The CAIDA PREDICT project "Supporting Research and Development of Security Technologies through Network and Security Data Collection" (DHS contract D07PC75579) started September 1, 2007. Our primary activities for this contract include collection, curation, hosting, and distribution of active and passive Internet measurement data as well as providing advise on technical, legal, and practical aspects of PREDICT policies and procedures.

Sponsored by:Department of Homeland Security (DHS)

Supporting Research and Development of Security Technologies through Network and Security Data Collection

Executive Summary:

Research and development targeted at identifying and mitigating Internet security threats requires current network data. To fulfill this need, the Cooperative Association for Internet Data Analysis (CAIDA), a program at the University of California's San Diego Supercomputer Center which is based at the University of California, San Diego (UCSD), will collect packet header data from large backbone ISPs (so long as we have access to links, which is not guaranteed) and the UCSD Network Telescope, IPv4 and IPv6 topology data, and real-time monitors to view traffic on monitored links. We will curate this data, in some cases anonymize, and distribute to the network and security research community. In light of progress and pitfalls encountered in the first two years of this process, and in the face of increased concerns over policy obstacles to cybersecurity research, in September 2009 we re-aligned our statement of work to better support what PREDICT needs to accomplish in the next two years -- community building and demonstrated responsiveness to current public and private sector needs in Cybersecurity S&T research.
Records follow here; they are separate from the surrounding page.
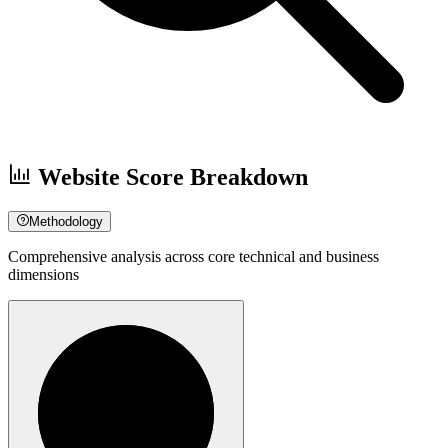
Website Score Breakdown
Methodology
Comprehensive analysis across core technical and business
dimensions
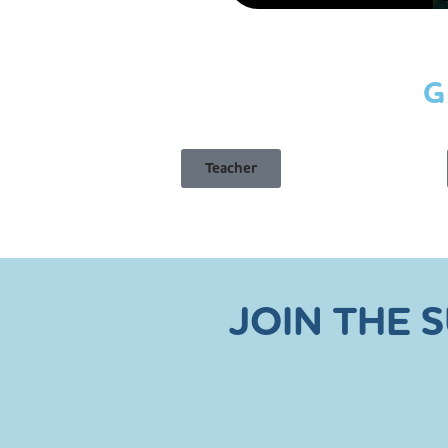
G
Teacher
JOIN THE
We have replaced fixed data set collection intervals with a more flexible approach designed to better meet the current needs of researchers, including eventual access to real-time traffic data from the telescope for vetted security researchers. Many of our deliverables have changed in support of these new objectives.

Technical Approach:

We now critically depend on the Internet for our professional, personal, and political lives. This dependence has rapidly grown much stronger than our comprehension of its underlying structure, performance limits, dynamics, and evolution. Fundamental characteristics of the Internet are perpetually challenging to research and analyze, and we must admit we know little about what keeps the system stable. As a result, researchers and policymakers currently analyze what is literally a trillion-dollar ecosystem essentially in the dark, and agencies charged with infrastructure protection have little situational awareness regarding global dynamics and operational threats. To make matters worse, the few data points suggest a dire picture, shedding doubt on the Internet's ability to maintain and strengthen its role as the world's communications substrate.
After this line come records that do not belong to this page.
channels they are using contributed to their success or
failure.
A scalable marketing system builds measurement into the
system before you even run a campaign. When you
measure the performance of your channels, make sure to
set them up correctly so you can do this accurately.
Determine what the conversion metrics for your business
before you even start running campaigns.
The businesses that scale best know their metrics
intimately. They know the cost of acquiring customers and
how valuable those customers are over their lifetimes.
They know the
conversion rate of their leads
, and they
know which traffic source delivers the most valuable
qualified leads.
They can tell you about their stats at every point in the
The current lack of data documenting both malicious and benign Internet traffic impedes security threat mitigation efforts because there are;

  • no realtime datasets available to allow those responsible for high-security sites to differentiate between general attacks and those targeting their installations,
  • no easily available traces containing traffic from current high-speed networks to use in development, testing, and comparison of mitigation technologies
  • limited availability and evaluation of tools for anonymizing data sets for protected sharing with researchers.

The state-of-the-art in the development of security technologies could be improved through coordinated data collection and distribution efforts. We propose the collection, curation, anonymization[1], and distribution of Internet data to support research and development activities, and to participate as a Data Provider and Data Host in the Protected REpository for the Defense of Infrastructure against Cyber Threats (PREDICT) program.
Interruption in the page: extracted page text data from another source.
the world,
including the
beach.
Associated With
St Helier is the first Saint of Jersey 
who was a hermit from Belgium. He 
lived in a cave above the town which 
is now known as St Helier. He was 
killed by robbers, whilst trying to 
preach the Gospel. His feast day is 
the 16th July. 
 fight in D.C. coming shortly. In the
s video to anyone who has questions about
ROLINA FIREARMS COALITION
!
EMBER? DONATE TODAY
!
This basic fundamental research is being performed on a reasonable efforts basis.

CAIDA's network data collection capabilities include:

Passive network monitors:

Each monitor consists of a pair of 2-unit servers instrumented with either an off the shelf NIC or an Endace DAG high-performance data collection card. The servers are time-synchronized with stratum-1 time servers to allow comparison of trace data collected at disparate locations.

The Archipelago (Ark) active measurement platform:

Ark is a new platform designed, developed, and deployed by CAIDA for optimized, coordinated active network measurements. In September 2009 we had 35 Ark monitors, 10 of them IPv6-capable. Ark supports a variety of macroscopic Internet active measurement projects, including the scamper IPv4/v6 topology discovery tools. Existing skitter monitors were upgraded to Ark monitors during the first year of this project.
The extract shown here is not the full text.